The squeeze he gave her this time was a firm warning, one that sent a reaction skittering through the parts of her that responded to this side of him too much.


They weren’t alone in the theater, since it was a little cool for beach swimming and there were always tourists interested in the novelty of the place, but the crowd wasn’t so large she felt claustrophobic. Regardless, she was glad Mikhael put them in the back row, though it was probably because he didn’t like people sitting behind him. He took the aisle seat, letting her sit on the inside so he could stretch out his long legs.


Despite their light lunch, he’d bought her a small popcorn and drink, a bag of chocolate-covered raisins. He’d gotten himself a sleeve of Reese’s peanut butter cups and a giant Dr Pepper. When the previews started, she leaned forward, delighted by the size of the screen, the surround sound. However, a blink or two later, she was getting annoyed. Tourists were checking e-mail and phone messages on their handhelds, the various flashes of light distracting her as they texted. Probably sending one another inane messages like: Hey, I’m at the movies. I got Milk Duds.


She wrinkled her nose and tried to ignore it. They’d stop when previews were done. Maybe.


Mikhael stretched an arm behind her seat, his sprawling, lazy predator pose. As he did, a tiny spiral of energy flickered from him. Instantly, all those lights went out. She registered various levels of consternation, a few people rising to go to the lobby to see if perhaps they’d lost their signal. She leaned back into the span of his arm.

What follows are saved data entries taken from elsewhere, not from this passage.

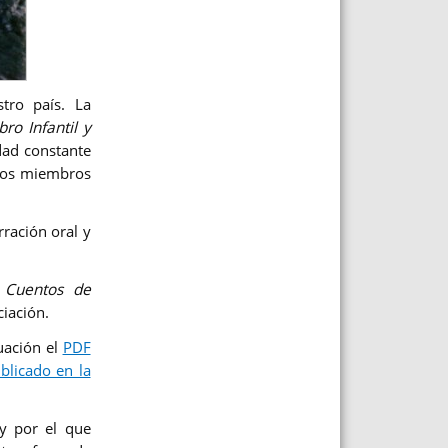
tro país. La
ro Infantil y
idad constante
 los miembros
ración oral y
 Cuentos de
ciación.
uación el
PDF
blicado en la
 y por el que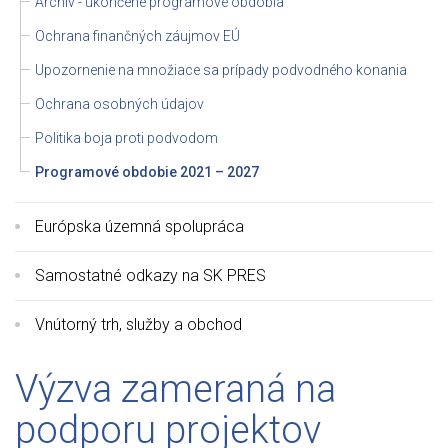
Archív - ukončené programové obdobia
Ochrana finančných záujmov EÚ
Upozornenie na množiace sa prípady podvodného konania
Ochrana osobných údajov
Politika boja proti podvodom
Programové obdobie 2021 – 2027
Európska územná spolupráca
Samostatné odkazy na SK PRES
Vnútorný trh, služby a obchod
Výzva zameraná na
podporu projektov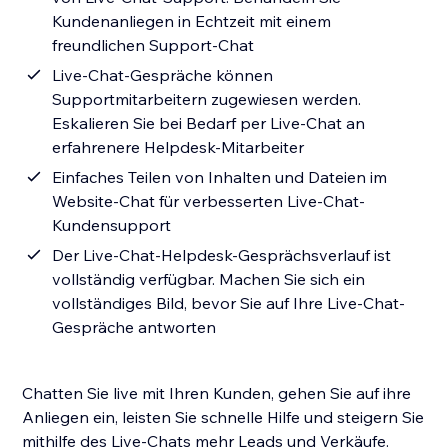
Kundenanliegen in Echtzeit mit einem
freundlichen Support-Chat
Live-Chat-Gespräche können
Supportmitarbeitern zugewiesen werden.
Eskalieren Sie bei Bedarf per Live-Chat an
erfahrenere Helpdesk-Mitarbeiter
Einfaches Teilen von Inhalten und Dateien im
Website-Chat für verbesserten Live-Chat-
Kundensupport
Der Live-Chat-Helpdesk-Gesprächsverlauf ist
vollständig verfügbar. Machen Sie sich ein
vollständiges Bild, bevor Sie auf Ihre Live-Chat-
Gespräche antworten
Chatten Sie live mit Ihren Kunden, gehen Sie auf ihre
Anliegen ein, leisten Sie schnelle Hilfe und steigern Sie
mithilfe des Live-Chats mehr Leads und Verkäufe.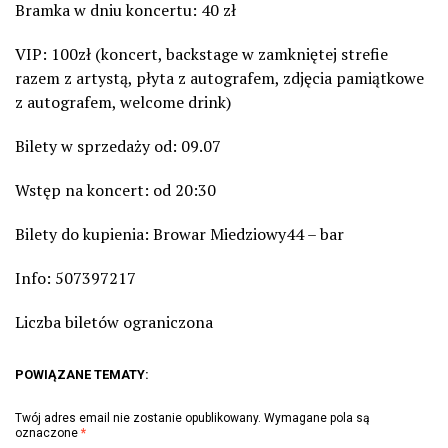
Bramka w dniu koncertu: 40 zł
VIP: 100zł (koncert, backstage w zamkniętej strefie
razem z artystą, płyta z autografem, zdjęcia pamiątkowe
z autografem, welcome drink)
Bilety w sprzedaży od: 09.07
Wstęp na koncert: od 20:30
Bilety do kupienia: Browar Miedziowy44 – bar
Info: 507397217
Liczba biletów ograniczona
POWIĄZANE TEMATY:
Twój adres email nie zostanie opublikowany.
Wymagane pola są
oznaczone
*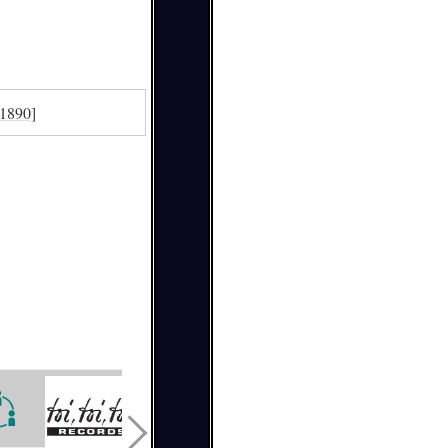
 1890]
Heimatbund
Ch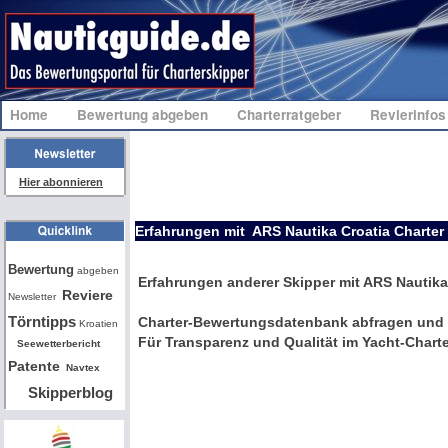
Home
Bewertung abgeben
Charterratgeber
Revierinfo
Hier abonnieren
Erfahrungen mit ARS Nautika Croatia Charter
Bw
Bewertung
abgeben
Erfahrungen anderer Skipper mit ARS Nautika
Reviere
Newsletter
Törntipps
Charter-Bewertungsdatenbank abfragen und 
Kroatien
Für Transparenz und Qualität im Yacht-Charte
Seewetterbericht
Patente
Navtex
Skipperblog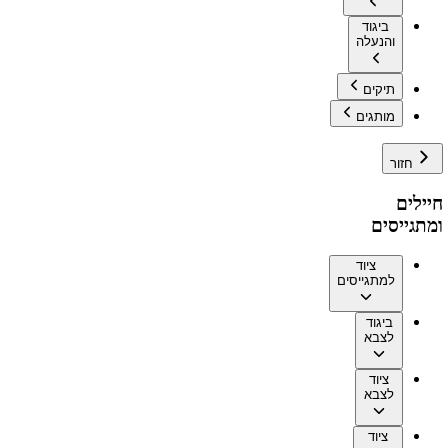
ביגוד
והנעלה
תיקים
מותגים
חזור
חיילים
ומתגייסים
ציוד
למתגייסים
ביגוד
לצבא
ציוד
לצבא
ציוד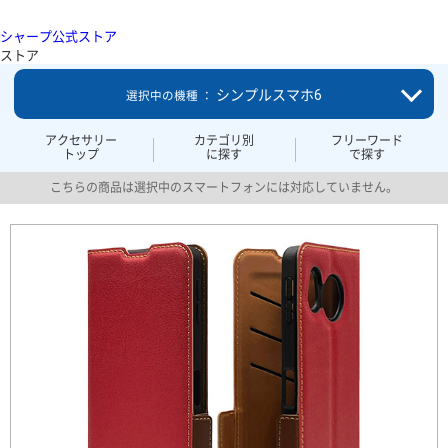
シャープ公式ストア
ストア
シンプルスマホ6
選択中の機種 ：
アクセサリー
カテゴリ別
フリーワード
トップ
に探す
で探す
こちらの商品は選択中のスマートフォンには対応していません。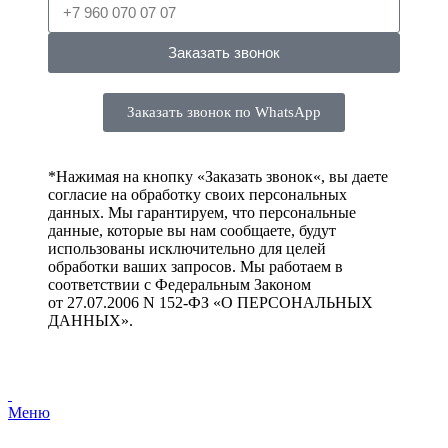
Заказать звонок
Заказать звонок по WhatsApp
*Нажимая на кнопку «
Заказать звонок
«, вы даете
согласие на обработку своих персональных
данных. Мы гарантируем, что персональные
данные, которые вы нам сообщаете, будут
использованы исключительно для целей
обработки ваших запросов. Мы работаем в
соответствии с Федеральным Законом
от 27.07.2006 N 152-ФЗ «О ПЕРСОНАЛЬНЫХ
ДАННЫХ».
Меню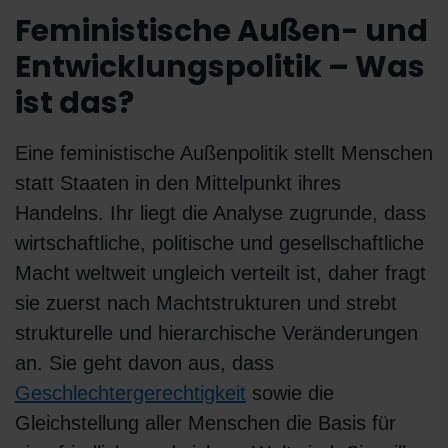
Feministische Außen- und
Entwicklungspolitik – Was
ist das?
Eine feministische Außenpolitik stellt Menschen
statt Staaten in den Mittelpunkt ihres
Handelns. Ihr liegt die Analyse zugrunde, dass
wirtschaftliche, politische und gesellschaftliche
Macht weltweit ungleich verteilt ist, daher fragt
sie zuerst nach Machtstrukturen und strebt
strukturelle und hierarchische Veränderungen
an. Sie geht davon aus, dass
Geschlechtergerechtigkeit
sowie die
Gleichstellung aller Menschen die Basis für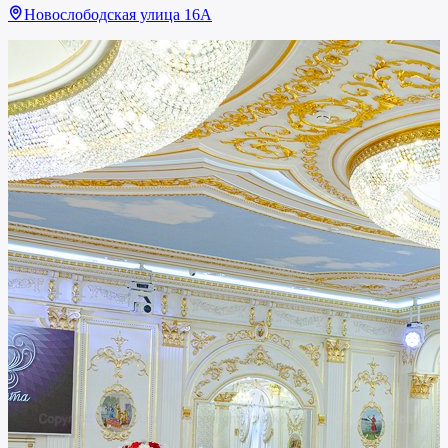
Новослободская улица 16А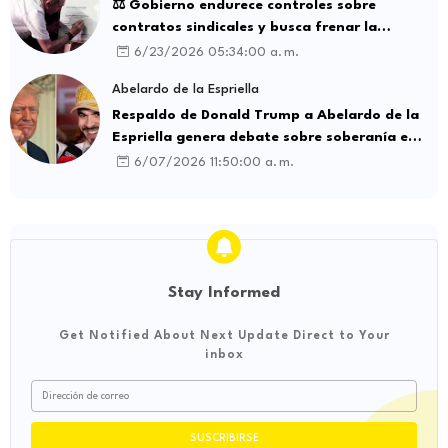
⚖️ Gobierno endurece controles sobre
contratos sindicales y busca frenar la
intermediación laboral ilegal
6/23/2026 05:34:00 a. m.
Abelardo de la Espriella
Respaldo de Donald Trump a Abelardo de la
Espriella genera debate sobre soberanía e
influencia internacional
6/07/2026 11:50:00 a. m.
Stay Informed
Get Notified About Next Update Direct to Your
inbox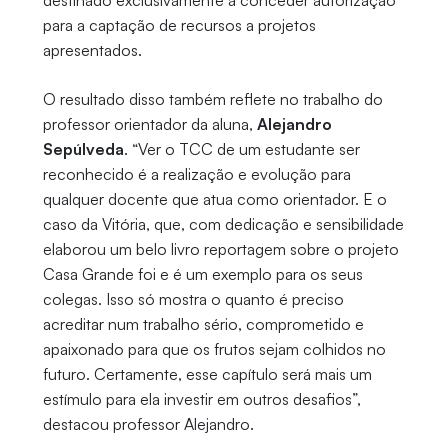
destinado exclusivamente a conceder autorização
para a captação de recursos a projetos
apresentados.
O resultado disso também reflete no trabalho do
professor orientador da aluna,
Alejandro
Sepúlveda
. “Ver o TCC de um estudante ser
reconhecido é a realização e evolução para
qualquer docente que atua como orientador. E o
caso da Vitória, que, com dedicação e sensibilidade
elaborou um belo livro reportagem sobre o projeto
Casa Grande foi e é um exemplo para os seus
colegas. Isso só mostra o quanto é preciso
acreditar num trabalho sério, comprometido e
apaixonado para que os frutos sejam colhidos no
futuro. Certamente, esse capítulo será mais um
estímulo para ela investir em outros desafios”,
destacou professor Alejandro.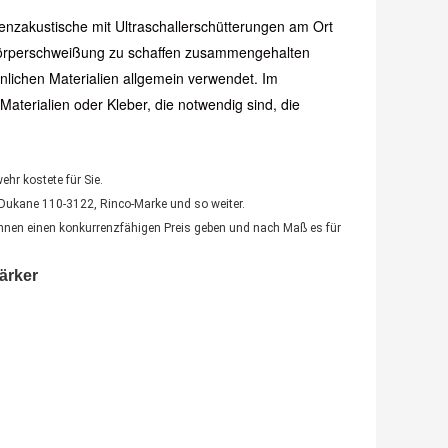
uenzakustische mit Ultraschallerschütterungen am Ort
körperschweißung zu schaffen zusammengehalten
nlichen Materialien allgemein verwendet. Im
aterialien oder Kleber, die notwendig sind, die
ehr kostete für Sie.
 Dukane 110-3122, Rinco-Marke und so weiter.
Ihnen einen konkurrenzfähigen Preis geben und nach Maß es für
tärker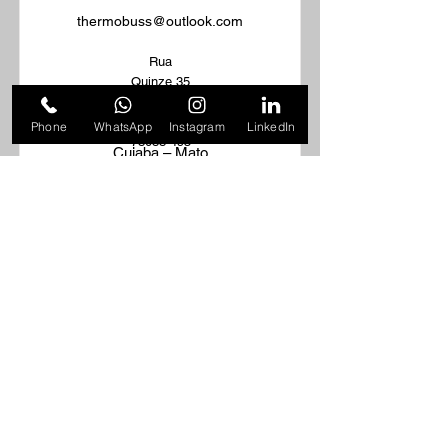
thermobuss@outlook.com
Rua
Quinze 35
e 37 |
CEP
Phone
WhatsApp
Instagram
LinkedIn
78088-495
Cuiaba – Mato
Grosso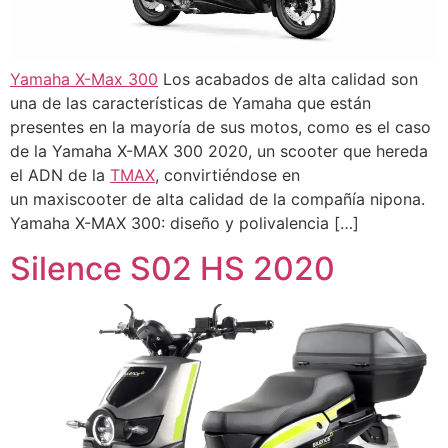
Yamaha X-Max 300
Los acabados de alta calidad son
una de las características de Yamaha que están
presentes en la mayoría de sus motos, como es el caso
de la Yamaha X-MAX 300 2020, un scooter que hereda
el ADN de la
TMAX
, convirtiéndose en
un maxiscooter de alta calidad de la compañía nipona.
Yamaha X-MAX 300: diseño y polivalencia […]
Silence S02 HS 2020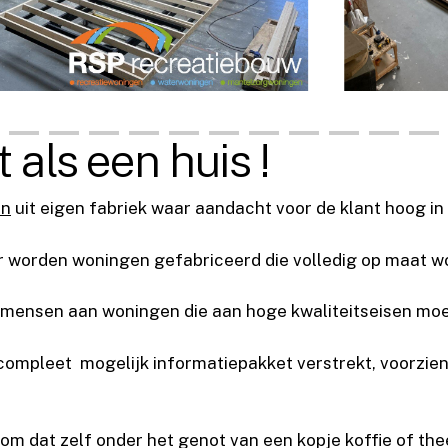
 als een huis !
en
uit eigen fabriek waar aandacht voor de klant hoog in
r worden woningen gefabriceerd die volledig op maat 
 mensen aan woningen die aan hoge kwaliteitseisen moe
ompleet mogelijk informatiepakket verstrekt, voorzien v
m dat zelf onder het genot van een kopje koffie of thee 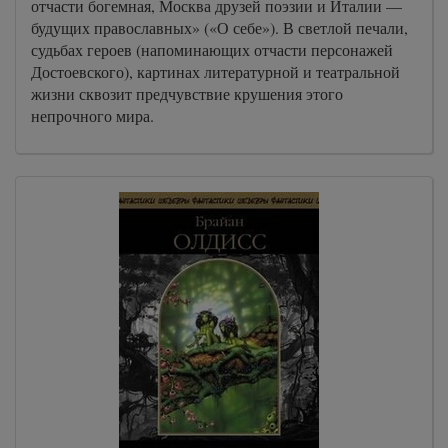
отчасти богемная, Москва друзей поэзии и Италии —
будущих православных» («О себе»). В светлой печали,
судьбах героев (напоминающих отчасти персонажей
Достоевского), картинах литературной и театральной
жизни сквозит предчувствие крушения этого
непрочного мира.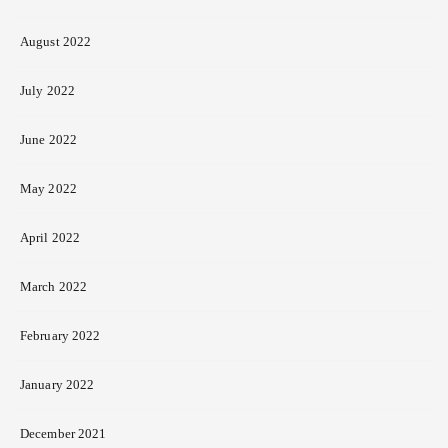
August 2022
July 2022
June 2022
May 2022
April 2022
March 2022
February 2022
January 2022
December 2021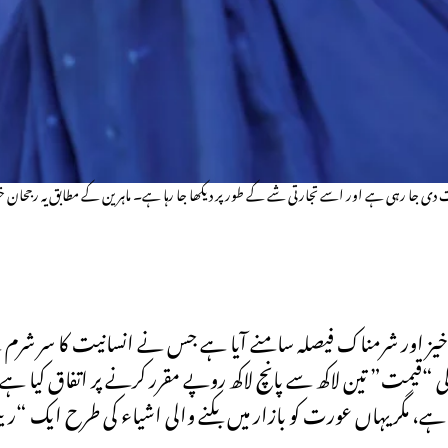
دی جا رہی ہے اور اسے تجارتی شے کے طور پر دیکھا جا رہا ہے۔ ماہرین کے مطابق یہ رجحان خوا
 خیز اور شرمناک فیصلہ سامنے آیا ہے جس نے انسانیت کا سر شرم س
ی “قیمت” تین لاکھ سے پانچ لاکھ روپے مقرر کرنے پر اتفاق کیا ہے۔
ی ہے، مگر یہاں عورت کو بازار میں بکنے والی اشیاء کی طرح ایک 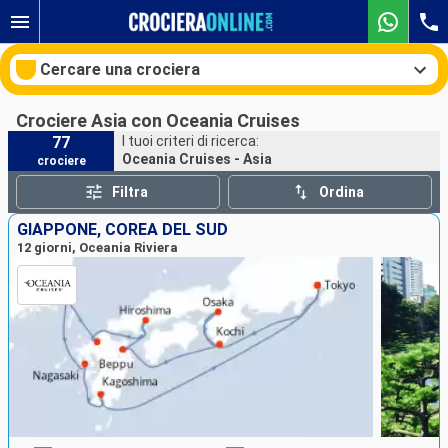
Cercare una crociera
Crociere Asia con Oceania Cruises
77
I tuoi criteri di ricerca:
Oceania Cruises - Asia
crociere
Le nostre destinazioni
Filtra
Ordina
Mesi di partenza
GIAPPONE, COREA DEL SUD
12 giorni, Oceania Riviera
Porti
Compagnie
Ricerca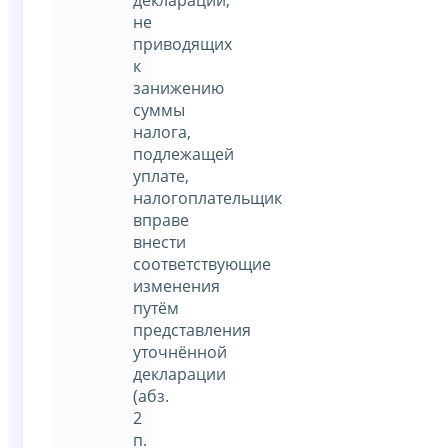
не
приводящих
к
занижению
суммы
налога,
подлежащей
уплате,
налогоплательщик
вправе
внести
соответствующие
изменения
путём
представления
уточнённой
декларации
(абз.
2
п.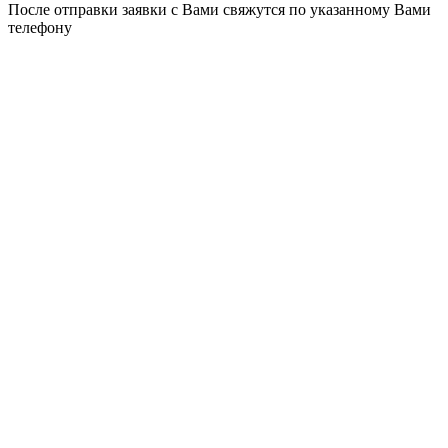
После отправки заявки с Вами свяжутся по указанному Вами
телефону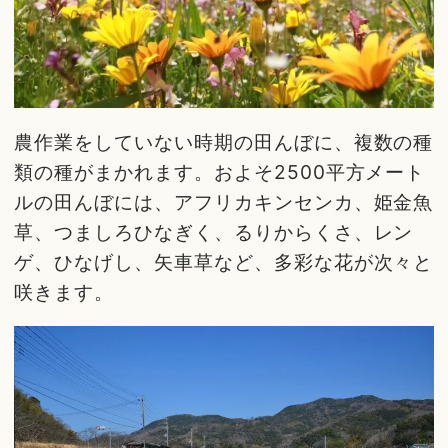
農作業をしていない時期の田んぼに、複数の種
類の種がまかれます。およそ2500平方メート
ルの田んぼには、アフリカキンセンカ、姫金魚
草、つましろひなぎく、るりからくさ、レン
ゲ、ひなげし、矢車草など、多彩な花が次々と
咲きます。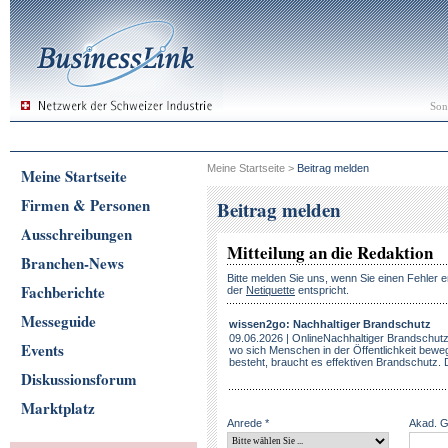
Son
Meine Startseite
>
Beitrag melden
Meine Startseite
Firmen & Personen
Beitrag melden
Ausschreibungen
Mitteilung an die Redaktion
Branchen-News
Bitte melden Sie uns, wenn Sie einen Fehler e
Fachberichte
der
Netiquette
entspricht.
Messeguide
wissen2go: Nachhaltiger Brandschutz
09.06.2026 | OnlineNachhaltiger Brandschutz
Events
wo sich Menschen in der Öffentlichkeit bew
besteht, braucht es effektiven Brandschutz. 
Diskussionsforum
Marktplatz
Anrede *
Akad. 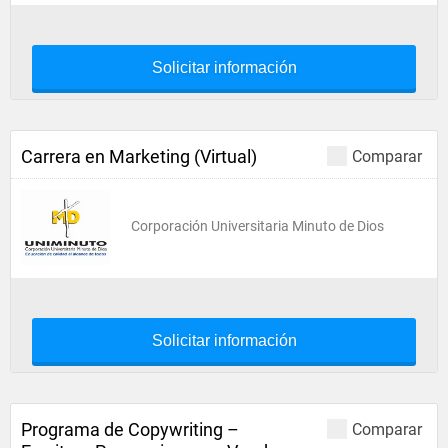
Solicitar información
Carrera en Marketing (Virtual)
Comparar
Corporación Universitaria Minuto de Dios
Solicitar información
Programa de Copywriting –
Comparar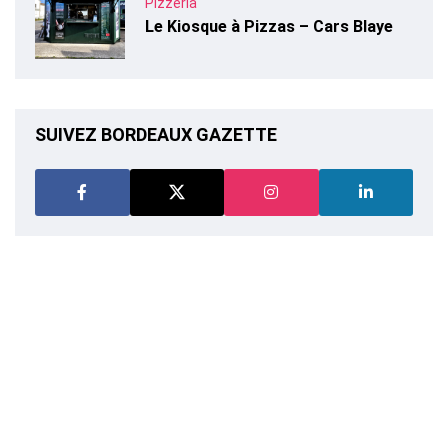
Pizzeria
Le Kiosque à Pizzas – Cars Blaye
SUIVEZ BORDEAUX GAZETTE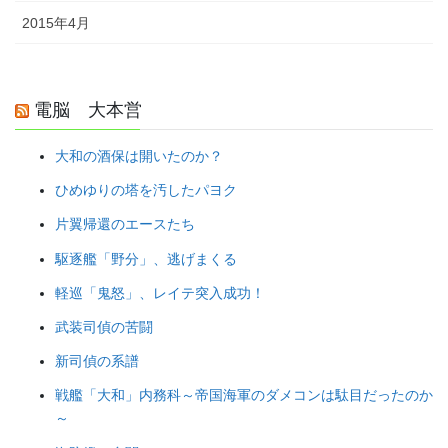
2015年4月
電脳 大本営
大和の酒保は開いたのか？
ひめゆりの塔を汚したパヨク
片翼帰還のエースたち
駆逐艦「野分」、逃げまくる
軽巡「鬼怒」、レイテ突入成功！
武装司偵の苦闘
新司偵の系譜
戦艦「大和」内務科～帝国海軍のダメコンは駄目だったのか
～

“You blocked them?” she whispered.


“I fried their batteries. Your local electronics vendor can send me a thank-you.”


She regarded his profile in the dim light. He was balling up a Reese’s peanut butter cup wrapper in one hand, his other idly caressing her shoulder beneath the rolled neckline as he watched the previews.


“I might decide to like you, Mikhael,” she murmured. “Maybe.”


When he gave her a warm sidelong glance, the movie started, so she settled down in the curve of his body to watch.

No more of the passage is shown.